Water lilies are the final frontier of the gardening world, says University of Missouri Extension horticulturist David Trinklein.

Many admire them. Few grow them.
Water lilies are the final frontier of the gardening world, says University of Missouri Extension horticulturist David Trinklein. While they may appear exotic and fragile, water lilies are tough and durable, Trinklein said. Many gardeners think they’re difficult to grow, but Trinklein says that is not the case. “Once established, water lilies flower well into the summer and provide an exotic addition to any landscape.”
Neophyte gardeners might want to think small when starting a water lily garden. Large pools with fountains and waterfalls are impressive but more challenging, Trinklein said. Small, preformed plastic pools or tubs are an easy way to grow lilies with success. The ubiquitous whiskey half-barrel planted with a dwarf water lily is an ideal way for beginners to gain experience with water lilies, he added.
To thrive, water lilies need abundant sunlight—at least six hours per day. As a rule, the more sunlight, the better, said Trinklein. Lilies need sunlight for growth and to warm cool water.
Tranquil waters suit them best. Fountains or other features that create turbulent waters reduce lilies’ performance, he says.
There are two basic types of water lilies: hardy and tropical. Hardy lilies grow from rhizomes and are day bloomers that close their blossoms each evening. Excellent choices for beginners, they can be left in pools that do not freeze solid. Water should be at least 24 inches deep.
Tropical lilies are considered showier by most. Some bloom during the day and others bloom from dusk through early morning the next day. Gardeners who commute to work for the day may enjoy lilies that bloom when they are home, Trinklein said. But that enjoyment does come at a price. Tropical water lilies are a bit more demanding.
Tropical water lilies grow from tubers and are not winter-hardy in Missouri. The tuber must be removed from the water garden every fall and stored inside for the winter in an environment in which it is kept constantly moist. For best results, plant tropical lilies mid-to-late June in Missouri, or after the water reaches 60 degrees Fahrenheit. Tropical lilies are available in many colors. Their elaborate flowers often are fragrant, making for a delightful evening walk through the garden, said Trinklein.

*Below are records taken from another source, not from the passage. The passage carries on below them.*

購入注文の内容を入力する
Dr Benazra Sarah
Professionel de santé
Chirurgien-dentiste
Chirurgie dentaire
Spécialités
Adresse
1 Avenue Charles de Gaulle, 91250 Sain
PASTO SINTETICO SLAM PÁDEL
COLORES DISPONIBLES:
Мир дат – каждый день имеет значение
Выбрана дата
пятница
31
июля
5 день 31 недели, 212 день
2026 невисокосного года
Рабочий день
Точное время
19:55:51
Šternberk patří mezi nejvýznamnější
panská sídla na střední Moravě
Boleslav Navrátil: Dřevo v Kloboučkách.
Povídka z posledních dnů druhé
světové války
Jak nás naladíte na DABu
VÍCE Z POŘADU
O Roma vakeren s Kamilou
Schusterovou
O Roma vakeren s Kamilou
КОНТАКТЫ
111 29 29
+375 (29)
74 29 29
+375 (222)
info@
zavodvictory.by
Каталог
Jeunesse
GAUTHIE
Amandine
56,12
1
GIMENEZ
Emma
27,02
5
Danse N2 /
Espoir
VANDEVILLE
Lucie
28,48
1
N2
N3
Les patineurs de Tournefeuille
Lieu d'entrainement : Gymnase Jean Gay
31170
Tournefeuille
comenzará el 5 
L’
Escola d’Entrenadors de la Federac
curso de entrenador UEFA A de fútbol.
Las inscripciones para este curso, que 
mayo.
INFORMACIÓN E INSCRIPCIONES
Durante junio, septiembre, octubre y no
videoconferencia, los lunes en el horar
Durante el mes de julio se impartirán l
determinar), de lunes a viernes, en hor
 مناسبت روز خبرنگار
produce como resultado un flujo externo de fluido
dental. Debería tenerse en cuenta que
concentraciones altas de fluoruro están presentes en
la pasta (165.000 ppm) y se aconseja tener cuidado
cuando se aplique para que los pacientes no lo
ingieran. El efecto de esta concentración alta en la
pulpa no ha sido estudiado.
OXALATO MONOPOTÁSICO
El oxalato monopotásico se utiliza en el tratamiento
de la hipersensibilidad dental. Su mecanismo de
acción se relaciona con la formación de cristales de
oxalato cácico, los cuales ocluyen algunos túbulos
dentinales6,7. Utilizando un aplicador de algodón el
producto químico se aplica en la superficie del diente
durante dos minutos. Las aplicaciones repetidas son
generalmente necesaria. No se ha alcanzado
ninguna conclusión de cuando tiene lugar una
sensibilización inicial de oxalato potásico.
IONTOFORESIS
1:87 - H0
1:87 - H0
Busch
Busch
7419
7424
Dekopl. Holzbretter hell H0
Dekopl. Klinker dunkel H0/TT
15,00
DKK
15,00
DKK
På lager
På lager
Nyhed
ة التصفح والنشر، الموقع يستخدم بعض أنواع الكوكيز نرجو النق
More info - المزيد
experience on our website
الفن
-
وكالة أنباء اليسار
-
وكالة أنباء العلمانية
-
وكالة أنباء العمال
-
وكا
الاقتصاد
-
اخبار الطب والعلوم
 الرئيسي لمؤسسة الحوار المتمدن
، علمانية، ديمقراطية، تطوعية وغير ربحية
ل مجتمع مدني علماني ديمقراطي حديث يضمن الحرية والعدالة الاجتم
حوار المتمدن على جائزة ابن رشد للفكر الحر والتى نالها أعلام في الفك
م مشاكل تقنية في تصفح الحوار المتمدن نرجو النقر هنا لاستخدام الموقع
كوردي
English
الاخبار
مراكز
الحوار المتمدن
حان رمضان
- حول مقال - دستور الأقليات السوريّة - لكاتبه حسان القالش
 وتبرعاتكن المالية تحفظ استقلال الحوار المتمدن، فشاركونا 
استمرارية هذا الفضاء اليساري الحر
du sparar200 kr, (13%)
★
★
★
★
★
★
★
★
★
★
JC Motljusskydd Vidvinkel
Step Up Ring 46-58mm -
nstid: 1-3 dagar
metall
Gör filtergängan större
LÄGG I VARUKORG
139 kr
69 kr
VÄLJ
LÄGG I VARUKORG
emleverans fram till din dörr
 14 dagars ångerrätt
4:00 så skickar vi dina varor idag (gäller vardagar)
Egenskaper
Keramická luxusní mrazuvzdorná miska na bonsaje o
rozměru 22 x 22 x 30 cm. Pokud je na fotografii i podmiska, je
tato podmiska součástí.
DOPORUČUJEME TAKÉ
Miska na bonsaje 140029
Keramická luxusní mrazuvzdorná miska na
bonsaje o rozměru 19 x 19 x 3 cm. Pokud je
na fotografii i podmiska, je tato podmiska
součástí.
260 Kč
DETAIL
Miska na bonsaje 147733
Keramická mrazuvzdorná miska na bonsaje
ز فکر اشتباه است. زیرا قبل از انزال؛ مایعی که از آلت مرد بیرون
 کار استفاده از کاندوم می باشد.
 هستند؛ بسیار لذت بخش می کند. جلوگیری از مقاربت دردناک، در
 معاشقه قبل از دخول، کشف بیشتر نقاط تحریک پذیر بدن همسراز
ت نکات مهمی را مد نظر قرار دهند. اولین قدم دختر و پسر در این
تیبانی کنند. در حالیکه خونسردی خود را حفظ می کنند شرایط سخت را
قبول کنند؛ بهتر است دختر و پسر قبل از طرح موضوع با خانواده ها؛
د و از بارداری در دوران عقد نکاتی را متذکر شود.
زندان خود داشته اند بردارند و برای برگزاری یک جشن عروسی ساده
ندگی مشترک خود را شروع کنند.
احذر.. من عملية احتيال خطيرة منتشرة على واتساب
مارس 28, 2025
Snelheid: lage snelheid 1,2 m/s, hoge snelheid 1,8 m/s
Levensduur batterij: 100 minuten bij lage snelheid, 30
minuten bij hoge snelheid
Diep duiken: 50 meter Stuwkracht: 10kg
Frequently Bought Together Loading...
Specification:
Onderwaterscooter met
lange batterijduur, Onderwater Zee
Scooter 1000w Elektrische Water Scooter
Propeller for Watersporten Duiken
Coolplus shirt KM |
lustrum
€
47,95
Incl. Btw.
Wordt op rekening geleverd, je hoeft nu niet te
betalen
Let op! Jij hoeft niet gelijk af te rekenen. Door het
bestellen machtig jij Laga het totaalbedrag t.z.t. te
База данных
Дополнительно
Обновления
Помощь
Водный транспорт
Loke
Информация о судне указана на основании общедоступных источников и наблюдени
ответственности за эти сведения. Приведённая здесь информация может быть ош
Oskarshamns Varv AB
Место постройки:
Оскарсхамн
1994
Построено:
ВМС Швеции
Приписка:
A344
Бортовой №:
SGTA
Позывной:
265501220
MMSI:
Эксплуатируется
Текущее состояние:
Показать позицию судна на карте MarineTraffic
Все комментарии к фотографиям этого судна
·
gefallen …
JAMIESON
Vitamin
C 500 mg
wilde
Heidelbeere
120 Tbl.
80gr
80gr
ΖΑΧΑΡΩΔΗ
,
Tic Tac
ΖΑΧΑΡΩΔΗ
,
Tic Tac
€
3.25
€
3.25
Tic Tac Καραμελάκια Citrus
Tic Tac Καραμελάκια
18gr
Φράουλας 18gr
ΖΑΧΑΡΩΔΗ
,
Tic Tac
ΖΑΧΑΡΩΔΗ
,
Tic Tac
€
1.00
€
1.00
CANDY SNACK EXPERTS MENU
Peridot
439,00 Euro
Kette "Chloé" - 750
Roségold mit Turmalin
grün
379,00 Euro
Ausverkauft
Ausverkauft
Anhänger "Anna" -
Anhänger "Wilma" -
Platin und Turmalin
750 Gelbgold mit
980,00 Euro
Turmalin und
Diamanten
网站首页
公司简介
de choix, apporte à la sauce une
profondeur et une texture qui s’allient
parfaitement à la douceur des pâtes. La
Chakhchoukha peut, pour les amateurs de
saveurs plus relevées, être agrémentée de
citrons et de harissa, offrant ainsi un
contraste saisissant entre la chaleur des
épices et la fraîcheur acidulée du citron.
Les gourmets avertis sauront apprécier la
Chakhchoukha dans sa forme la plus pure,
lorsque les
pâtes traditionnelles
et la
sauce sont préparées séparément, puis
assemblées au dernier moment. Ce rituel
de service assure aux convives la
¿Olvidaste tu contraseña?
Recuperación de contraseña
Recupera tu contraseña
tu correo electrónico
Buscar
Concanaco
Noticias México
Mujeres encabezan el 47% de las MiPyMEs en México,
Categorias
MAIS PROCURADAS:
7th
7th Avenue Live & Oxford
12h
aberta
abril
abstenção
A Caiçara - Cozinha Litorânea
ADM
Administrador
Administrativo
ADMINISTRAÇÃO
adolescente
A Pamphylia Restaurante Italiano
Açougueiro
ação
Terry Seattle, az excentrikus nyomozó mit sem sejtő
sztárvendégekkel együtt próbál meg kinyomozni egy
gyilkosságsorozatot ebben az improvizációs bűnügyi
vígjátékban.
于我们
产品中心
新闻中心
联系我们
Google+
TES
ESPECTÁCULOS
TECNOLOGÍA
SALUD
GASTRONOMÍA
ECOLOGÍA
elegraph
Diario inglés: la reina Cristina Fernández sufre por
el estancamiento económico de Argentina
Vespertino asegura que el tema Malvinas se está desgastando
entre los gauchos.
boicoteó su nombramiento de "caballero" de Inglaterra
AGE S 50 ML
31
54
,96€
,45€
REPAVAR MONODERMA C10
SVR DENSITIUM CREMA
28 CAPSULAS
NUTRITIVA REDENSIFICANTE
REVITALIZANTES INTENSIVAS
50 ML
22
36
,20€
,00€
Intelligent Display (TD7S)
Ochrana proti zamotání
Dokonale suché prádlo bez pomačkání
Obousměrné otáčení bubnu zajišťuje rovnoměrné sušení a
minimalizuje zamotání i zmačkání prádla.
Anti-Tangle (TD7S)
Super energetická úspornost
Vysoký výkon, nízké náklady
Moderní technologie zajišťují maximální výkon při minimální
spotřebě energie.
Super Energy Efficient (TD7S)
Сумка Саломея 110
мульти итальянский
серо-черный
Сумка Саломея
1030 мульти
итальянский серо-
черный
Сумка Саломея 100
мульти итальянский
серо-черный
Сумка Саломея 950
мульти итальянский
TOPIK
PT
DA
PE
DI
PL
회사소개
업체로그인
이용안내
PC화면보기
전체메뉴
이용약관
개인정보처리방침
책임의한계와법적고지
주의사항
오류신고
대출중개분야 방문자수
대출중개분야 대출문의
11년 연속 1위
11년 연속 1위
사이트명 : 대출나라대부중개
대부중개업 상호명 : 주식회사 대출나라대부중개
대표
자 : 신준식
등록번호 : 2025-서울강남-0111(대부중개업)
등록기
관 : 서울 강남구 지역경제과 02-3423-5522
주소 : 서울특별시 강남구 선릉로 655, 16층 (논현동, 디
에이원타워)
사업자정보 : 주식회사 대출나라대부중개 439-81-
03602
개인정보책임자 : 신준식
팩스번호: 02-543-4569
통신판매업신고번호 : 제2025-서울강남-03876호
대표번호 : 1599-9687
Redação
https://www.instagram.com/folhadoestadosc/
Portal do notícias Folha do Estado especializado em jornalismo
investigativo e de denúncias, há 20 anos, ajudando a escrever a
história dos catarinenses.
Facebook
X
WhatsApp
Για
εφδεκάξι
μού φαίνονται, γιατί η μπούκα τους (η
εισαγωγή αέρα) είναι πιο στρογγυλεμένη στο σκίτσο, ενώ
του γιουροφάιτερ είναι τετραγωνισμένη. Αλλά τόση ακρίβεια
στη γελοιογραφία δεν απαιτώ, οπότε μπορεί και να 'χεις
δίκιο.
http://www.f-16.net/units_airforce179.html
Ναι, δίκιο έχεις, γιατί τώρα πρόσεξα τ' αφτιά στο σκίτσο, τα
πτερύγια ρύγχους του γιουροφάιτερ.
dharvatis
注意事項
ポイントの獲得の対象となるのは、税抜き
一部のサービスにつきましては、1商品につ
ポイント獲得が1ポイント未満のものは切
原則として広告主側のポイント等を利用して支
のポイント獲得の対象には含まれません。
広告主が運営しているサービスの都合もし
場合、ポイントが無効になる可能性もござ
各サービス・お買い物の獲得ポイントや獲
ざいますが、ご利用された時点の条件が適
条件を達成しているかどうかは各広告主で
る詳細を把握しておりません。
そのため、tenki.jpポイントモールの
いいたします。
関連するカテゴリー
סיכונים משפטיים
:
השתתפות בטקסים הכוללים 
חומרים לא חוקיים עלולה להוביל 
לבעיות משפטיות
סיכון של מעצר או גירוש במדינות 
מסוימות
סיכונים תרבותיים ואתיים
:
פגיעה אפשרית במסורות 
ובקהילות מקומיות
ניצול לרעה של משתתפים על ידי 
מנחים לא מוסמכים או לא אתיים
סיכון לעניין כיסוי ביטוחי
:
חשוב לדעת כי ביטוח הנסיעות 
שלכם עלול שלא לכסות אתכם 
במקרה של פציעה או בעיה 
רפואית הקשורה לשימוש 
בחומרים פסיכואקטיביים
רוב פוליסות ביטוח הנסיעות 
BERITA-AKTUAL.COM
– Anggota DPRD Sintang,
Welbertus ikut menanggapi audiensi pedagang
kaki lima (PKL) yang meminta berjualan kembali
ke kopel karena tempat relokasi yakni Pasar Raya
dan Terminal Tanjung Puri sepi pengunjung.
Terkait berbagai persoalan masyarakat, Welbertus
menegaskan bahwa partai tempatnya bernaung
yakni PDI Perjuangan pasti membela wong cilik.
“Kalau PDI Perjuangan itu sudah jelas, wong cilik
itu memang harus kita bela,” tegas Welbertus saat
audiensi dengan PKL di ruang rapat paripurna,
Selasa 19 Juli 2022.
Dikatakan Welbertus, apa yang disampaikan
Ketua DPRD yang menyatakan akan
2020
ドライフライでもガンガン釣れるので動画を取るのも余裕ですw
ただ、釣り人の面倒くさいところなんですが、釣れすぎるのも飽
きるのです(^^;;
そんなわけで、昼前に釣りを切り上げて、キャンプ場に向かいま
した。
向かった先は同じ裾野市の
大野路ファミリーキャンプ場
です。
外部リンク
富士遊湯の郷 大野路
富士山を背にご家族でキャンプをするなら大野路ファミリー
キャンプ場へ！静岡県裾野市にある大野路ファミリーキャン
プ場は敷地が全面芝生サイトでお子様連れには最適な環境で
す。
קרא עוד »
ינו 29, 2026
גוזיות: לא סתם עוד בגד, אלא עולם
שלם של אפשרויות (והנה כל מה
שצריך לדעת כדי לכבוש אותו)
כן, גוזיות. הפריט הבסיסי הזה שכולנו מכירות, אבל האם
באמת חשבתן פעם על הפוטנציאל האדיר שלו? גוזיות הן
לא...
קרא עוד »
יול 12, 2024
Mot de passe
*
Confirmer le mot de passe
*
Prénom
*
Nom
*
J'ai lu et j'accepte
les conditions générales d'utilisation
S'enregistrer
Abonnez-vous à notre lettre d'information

Do not crowd water lilies. Exposed water improves the appearance of the garden.
Plant them in heavy soil (not potting soil) in pots that are submerged in the pool. Avoid soil mixes with perlite, vermiculite or peat. These light mixes will float out of the pot. Carefully handle brittle rhizomes and tubers. Plant so that the crown is 10-12 inches below the water’s surface once the pot is submerged. Do not place on the bottom of the pool. Place dwarf varieties no more than 5 inches below the water’s surface.
Water lilies are heavy feeders. Aquatic plant fertilizer tablets that release nutrients slowly are available online and in garden supply stores. Use according to label directions.
Few diseases and pests affect water lilies. Dogs may harm them when taking a dip in a water garden. Turtles tend to eat their leaves and koi may nibble on their foliage.
Divide the rhizomes of hardy water lilies when they become crowded, quit blooming well and leaves push above the water. It usually takes four to five years for this to happen.